Longtemps pris pour un buste du philosophe romain Sénèque, ce buste pourrait en fait représenter Hésiode. Copie romaine d’un original hellénistique. Domaine public, via Wikicommons

Les Travaux et les jours se présentent schématiquement en deux parties : la première replace le présent humain dans un vaste panorama mythique, évoquant le mythe de Prométhée et celui de Pandore, et inscrivant l’humanité de son époque dans une succession de « races » toujours plus dégradée et sujette au mal… La seconde, plus personnelle et plus didactique, s’adresse à son frère Persès, un incapable notoire : il s’agit de lui enseigner comment gérer un modeste domaine agricole.

Les deux parties sont donc sous le signe du temps, et d’un temps cyclique, donc plus ou moins prévisible : le temps long pour la première, le cycle annuel pour la seconde.

Le temps du mythe

Le temps des dieux

Les dieux grecs sont soumis au temps, comme au destin, et ils ont une histoire, qu’Hésiode nous a racontée dans son premier poème, la Théogonie. S’ils sont immortels, ils ont eu une naissance, souvent douloureuse, une enfance, et ils ont dû s’affirmer contre d’autres dieux plus primitifs, parfois leurs propres parents, pour conquérir leur trône et imposer leur ordre : tel est le cas de Zeus, qui dut vaincre les Titans et soumettre son propre père Cronos…

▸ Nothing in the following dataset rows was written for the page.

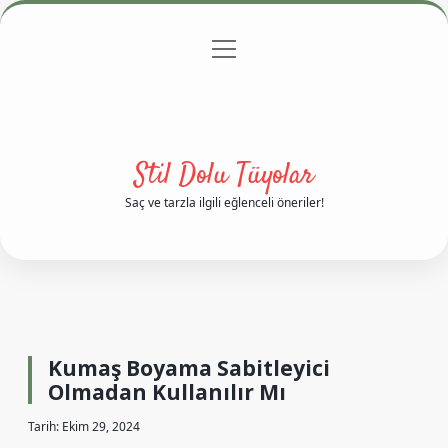
menüyü
Anasayfa
Gizlilik Politikası
Yasal Uyarı
aç
Hakkımızda
Stil Dolu Tüyolar
Saç ve tarzla ilgili eğlenceli öneriler!
Kumaş Boyama Sabitleyici
Olmadan Kullanılır Mı
Tarih: Ekim 29, 2024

Quant à l’histoire des relations entre les hommes et les dieux, elle aussi fut mouvementée ; la première partie des Travaux et les Jours nous rappelle que Prométhée vola à Zeus le feu, et que pour se venger, celui-ci ordonna d’envoyer aux hommes un « beau fléau », en la personne de Pandora…. la femme éternelle, qui refusa d’obéir aux ordres, ouvrit la jarre qui renfermait tous les maux, mais y laissa enfermée l’espérance… Une légende quelque peu misogyne, certes : mais qui s’en indignait alors ?

Le temps des hommes

Les légendes autour de l’origine des hommes ne manquent pas ; Hésiode choisit une version originale et assez pessimiste. Au départ, dit-il, régnait une race d’or, qui vivait en paix et ignorait le mal ; mais les hommes sont mortels, et bientôt lui succéda une race d’argent assez étrange : après une interminable enfance, les hommes de cette race deviennent des adultes agressifs et remplis d’orgueil, qui se battent entre eux et méprisent les dieux… Puis surgit une troisième race, celle de bronze, toute entière vouée à la violence et à la guerre. La chute connaît alors une interruption, avec la race des héros (ceux de l’épopée des Argonautes et de l’Iliade), tout aussi violente, mais valeureuse et sensible à la justice. Enfin, l’histoire se termine au présent, avec la race de fer. Le mal domine absolument, mais il reste encore des traces de la justice… pour un temps. Le futur risque bien de signifier la victoire sans partage de la brutalité et de la haine, jusqu’à l’extinction totale… et peut-être un retour du cycle ?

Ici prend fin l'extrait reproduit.